[Editor’s Note: Today’s guest post is from Warrior Mom Jessica Watson. Jessica is a mom to five, four in her arms and one in her heart, and today she’s sharing her experience with the blurred lines between grief and postpartum depression after perinatal loss. You can find her wearing her heart on her sleeve at her personal blog Four Plus an Angel or on twitter @jessbwatson. -Katherine]

The Blurred Lines Between Postpartum Depression and Grief After a Lost -postpartumprogress.com

October will be five years since I lost my daughter. One of triplets, she passed away while still in the NICU. Somehow I think nearing five years without her makes me some sort of veteran of grief, an expert in something I never wanted to know a thing about.

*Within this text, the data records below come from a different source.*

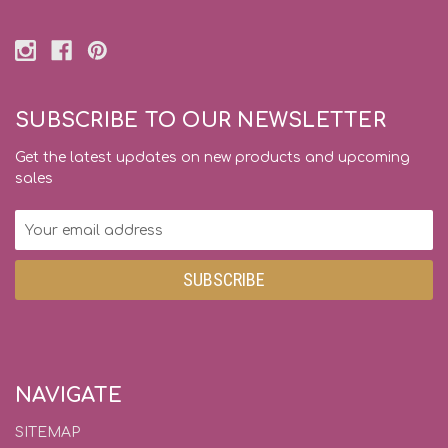
SUBSCRIBE TO OUR NEWSLETTER
Get the latest updates on new products and upcoming
sales
Email
Address
NAVIGATE
SITEMAP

I am often asked by moms new to this process how I felt in those early days and months after saying goodbye to my daughter. My first response would be to say I felt like I had been hit by a semi truck and left to lay in the gravel, bruised beyond recognition. But that is not what they want to hear. They want to measure where they are at with where I was. They want to know if they are doing it “right.” They want to know if I was depressed, if I took medication, if they should listen to the people telling them what they should be thinking, feeling, and doing by now.

The lines of loss and grief and postpartum depression are so blurred I could not see them clearly, and I know very few loss moms who can. What I can say is, after my subsequent pregnancy, one that did not involve loss, I felt many of the familiar feelings return. The paralyzing grief was not there but the weight of my feet was just as heavy. I did not answer the phone or enjoy conversation or feel the responsibility to smile at anyone but my children. I still remember the day I hid in the basement, shh-ing my children so unexpected guests would not know we were at home. How dare they arrive happily with gifts in hand? I was not feeling light and carefree and their visit was somehow a slap in the face to my feelings. I didn’t even have the energy to turn the doorknob.

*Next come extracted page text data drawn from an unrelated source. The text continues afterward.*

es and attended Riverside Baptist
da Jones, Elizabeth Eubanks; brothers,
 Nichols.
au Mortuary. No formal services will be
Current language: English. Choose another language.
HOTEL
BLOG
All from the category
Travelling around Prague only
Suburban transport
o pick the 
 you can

I finally turned to medication long after I should have. Until the cloud of depression—maybe postpartum depression—started to lift, I had no idea it was there or that it had been muting my world for years by that time. For some reason, after losing my daughter, I felt that taking medication would take away my vivid memories of her. I thought that if I medicated the pain, I would be somehow numbing her from my life and I would not feel the sense of loss that I needed to feel in order to navigate the grieving process.

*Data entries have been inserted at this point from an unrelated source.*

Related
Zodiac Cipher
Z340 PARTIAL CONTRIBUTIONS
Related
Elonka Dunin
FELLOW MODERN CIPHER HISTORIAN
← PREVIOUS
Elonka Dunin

I could not have been more wrong. The only thing I can do now is let myself off the hook for not taking care of myself sooner. Could I have been a better mom, a better wife, a better friend if I had sought help for postpartum depression when I needed it most? Probably. But I have to look forward, not back.

I have learned through this process of trying to sort out grief and depression and raw heartache that nothing needs to be labeled. You don’t need a name or a diagnosis for your feelings; you just need help. The best gift you can give to your children is a mother who understands strength does not mean suffering through the pain but rather accepting help when you need it most.

If you know someone who has suffered a loss, whether it be through miscarriage, stillbirth, or infant loss, ask them what you can do to help them with their own grieving process. Everyone moves through grief differently and all you can do is be at their side when they need someone to lean on.